In addition to the existing exporters like the NVIDIA exporter (GPU level), IB exporter (Infiniband level), and node exporter (Node level), Moneo also provides support for a custom exporter, allowing users to expose their own metrics. These custom metrics can include training loss, training accuracy, and more.
-
Create a JSON file to define your custom metrics following a format similar to the examples below:
-
If you want to expose GPU-related metrics for a specific GPU device, use the format
gpu_<gpu_id>_<metric_name>: <metric_value>
. The resulting metric will be namedgpu_<metric_name>
with a labelgpu_id
corresponding to the specified GPU ID. -
If you want to expose Infiniband (IB) related metrics, use the format
ib_<ib_port>_<metric_name>: <metric_value>
. The resulting metric will be namedib_<metric_name>
with a labelib_port
corresponding to the specified IB port. -
If you simply want to define a metric without any specific label, use the format
<metric_name>: <metric_value>
. This metric will not have any associated labels.

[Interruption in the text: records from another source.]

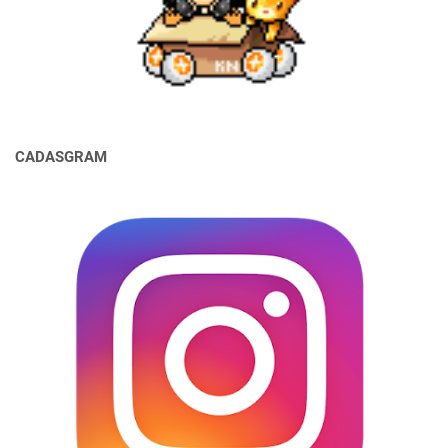
CADASGRAM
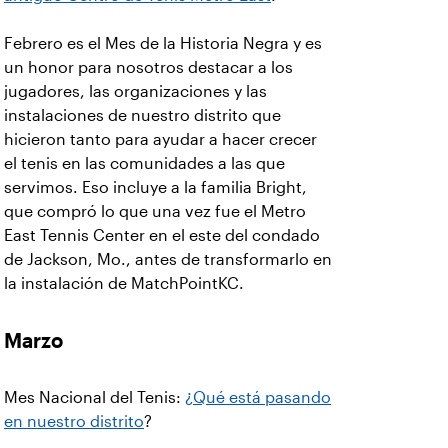
Febrero es el Mes de la Historia Negra y es
un honor para nosotros destacar a los
jugadores, las organizaciones y las
instalaciones de nuestro distrito que
hicieron tanto para ayudar a hacer crecer
el tenis en las comunidades a las que
servimos. Eso incluye a la familia Bright,
que compró lo que una vez fue el Metro
East Tennis Center en el este del condado
de Jackson, Mo., antes de transformarlo en
la instalación de MatchPointKC.
Marzo
Mes Nacional del Tenis:
¿Qué está pasando
en nuestro distrito
?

Here is a template for a custom_metrics_file in JSON format:
{ "gpu_0_metric1": 1.0, "gpu_1_metric1": 1.0, "gpu_2_metric1": 1.0, "gpu_3_metric1": 1.0, "ib_0_metric2": 1.0, "ib_1_metric2": 1.0, "ib_2_metric2": 1.0, "ib_3_metric2": 1.0, "metric3": 1.0, "metric4": 1.0 }
-
-
Start Moneo with the following command, specifying the path to your custom metrics file and enabling the custom_exporter on port
8003
:python3 moneo.py -d -c <host_file> --custom_metrics_file_path <custom_metrics_file_path>
-
Verify that the custom-exporter is functioning correctly by accessing the Prometheus metrics using the following command:
curl localhost:8003
You should see metrics similar to the following, indicating that the custom-exporter is working as expected:
... # HELP custom_gpu_metric1 custom_gpu_metric1 # TYPE custom_gpu_metric1 gauge custom_gpu_metric1{gpu_id="0",job_id="None"} 1.0 custom_gpu_metric1{gpu_id="1",job_id="None"} 1.0 custom_gpu_metric1{gpu_id="2",job_id="None"} 1.0 custom_gpu_metric1{gpu_id="3",job_id="None"} 1.0 # HELP custom_ib_metric2 custom_ib_metric2 # TYPE custom_ib_metric2 gauge custom_ib_metric2{ib_port="mlx5_ib0:1",job_id="None"} 1.0 custom_ib_metric2{ib_port="mlx5_ib1:1",job_id="None"} 1.0 custom_ib_metric2{ib_port="mlx5_ib2:1",job_id="None"} 1.0 custom_ib_metric2{ib_port="mlx5_ib3:1",job_id="None"} 1.0 # HELP custom_metric3 custom_metric3 # TYPE custom_metric3 gauge custom_metric3{job_id="None"} 1.0 # HELP custom_metric4 custom_metric4 # TYPE custom_metric4 gauge custom_metric4{job_id="None"} 1.0 ...
Please note that this guide assumes that you have already set up the necessary environment and dependencies for running Moneo.